# Locating the second story rim joist



## williamlayton (Feb 18, 2015)

My friend has a newer two story home. 
He wants to pour a larger (and more sunstantial pad) for a larger patio deck.
I am familiar with the need to attach a rim joist to the rim joist of the second floor but do not know how to locate this.
The house is hardy plank siding and I will bet the rim joist is covered by OSB---which I also do not know how to attack and attach.
Suggestions
Blessings


----------



## ront02769 (Nov 28, 2008)

If the house is standard construction, think of what the rim joist does. It acts as the thing tying the outer ends of the floor joists together. So if I was looking I'd locate where the top of the floor for the second floor is, take off a bit for flooring, like a couple of inches, and you should be close to the top of the rim joist.

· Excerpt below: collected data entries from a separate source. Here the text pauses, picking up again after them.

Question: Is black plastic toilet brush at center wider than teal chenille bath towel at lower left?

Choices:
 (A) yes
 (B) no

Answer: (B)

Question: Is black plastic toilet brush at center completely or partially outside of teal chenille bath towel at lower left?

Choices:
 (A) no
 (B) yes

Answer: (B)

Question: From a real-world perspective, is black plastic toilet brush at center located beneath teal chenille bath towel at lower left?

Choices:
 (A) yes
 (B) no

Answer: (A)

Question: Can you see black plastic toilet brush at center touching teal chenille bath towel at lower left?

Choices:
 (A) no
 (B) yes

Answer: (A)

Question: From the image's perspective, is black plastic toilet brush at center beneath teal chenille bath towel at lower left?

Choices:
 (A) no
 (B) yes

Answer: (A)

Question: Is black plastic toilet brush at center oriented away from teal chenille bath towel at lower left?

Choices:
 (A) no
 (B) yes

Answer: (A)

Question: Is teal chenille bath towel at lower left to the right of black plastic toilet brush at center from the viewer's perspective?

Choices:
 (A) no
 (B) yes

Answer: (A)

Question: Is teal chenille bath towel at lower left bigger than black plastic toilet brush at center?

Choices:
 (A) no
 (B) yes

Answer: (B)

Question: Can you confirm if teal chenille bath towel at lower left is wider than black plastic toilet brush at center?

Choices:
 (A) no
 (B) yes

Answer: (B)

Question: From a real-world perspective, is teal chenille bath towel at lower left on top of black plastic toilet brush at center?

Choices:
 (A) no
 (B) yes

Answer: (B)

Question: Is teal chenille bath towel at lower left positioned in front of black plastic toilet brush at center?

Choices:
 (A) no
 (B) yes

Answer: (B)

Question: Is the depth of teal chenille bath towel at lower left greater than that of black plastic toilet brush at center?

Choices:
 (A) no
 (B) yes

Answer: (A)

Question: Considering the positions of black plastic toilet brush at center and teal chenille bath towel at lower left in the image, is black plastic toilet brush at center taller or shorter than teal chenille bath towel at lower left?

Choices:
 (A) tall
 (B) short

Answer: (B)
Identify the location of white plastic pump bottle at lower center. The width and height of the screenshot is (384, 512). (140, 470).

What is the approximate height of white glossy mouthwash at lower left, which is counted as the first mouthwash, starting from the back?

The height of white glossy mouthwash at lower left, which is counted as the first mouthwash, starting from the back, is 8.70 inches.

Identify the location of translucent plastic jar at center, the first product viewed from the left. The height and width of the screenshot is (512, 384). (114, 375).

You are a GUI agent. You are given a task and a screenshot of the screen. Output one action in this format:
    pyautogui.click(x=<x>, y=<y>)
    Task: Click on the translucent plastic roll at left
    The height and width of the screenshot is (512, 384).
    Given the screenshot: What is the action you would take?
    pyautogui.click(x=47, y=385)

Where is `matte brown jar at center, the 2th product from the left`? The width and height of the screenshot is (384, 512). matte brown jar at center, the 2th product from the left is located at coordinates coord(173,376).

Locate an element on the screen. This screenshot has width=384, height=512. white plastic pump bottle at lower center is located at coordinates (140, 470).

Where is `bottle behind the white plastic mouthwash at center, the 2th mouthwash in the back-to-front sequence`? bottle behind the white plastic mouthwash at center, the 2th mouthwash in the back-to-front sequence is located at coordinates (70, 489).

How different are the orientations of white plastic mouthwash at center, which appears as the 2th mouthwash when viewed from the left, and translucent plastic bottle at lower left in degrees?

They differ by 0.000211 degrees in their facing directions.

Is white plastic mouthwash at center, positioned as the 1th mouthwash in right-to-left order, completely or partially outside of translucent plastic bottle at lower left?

Unless I missed the question somehow. ron


----------



## AndyGump (Sep 26, 2010)

Am I correct in understanding that the deck you want to "pour" will be concrete?

A second story concrete deck that will be ledger'd to the exterior wall?

A non-engineered, poured, concrete deck?

Really?


Andy.


----------



## gregzoll (Dec 25, 2006)

You just need to measure from the window at the ledge, to the floor. Add 3/4", and there you go. If there is already a deck on that level. It will be attached to the Ledger Board, that should be bolted to the Header or Stringer, that the floor joists are attached to.

Some cities have a limit on the size of the second floor decks. Also it is not a weekend put up and be done. You have to consider the Dead Weight (weight of the deck structure that sits on the posts attached to the footings), Live load (items, people).

Most decks have undersized footers and posts to begin with. That is because the person that built the home, is not expecting the deck to be used as if you have a large crowd to watch a ball game.

The biggest factor also, will be the make up of the soil. Big suggestion for your friend, is to get with an architect that can hopefully full the original plans from the builder or permit office. And then calculate the new deck in place of the old one.

Of course your friend may not like how much lighter his wallet will be, if he takes on this. This is not a DIYer project. Especially if you are talking having a lot of people on it for a party.


----------



## williamlayton (Feb 18, 2015)

The rim Joist we want to install is for a roof over the new patio on the ground----sorry for the confusion---think about this an thank God---you are not married to me. :laughing::laughing::laughing:
Blessings


----------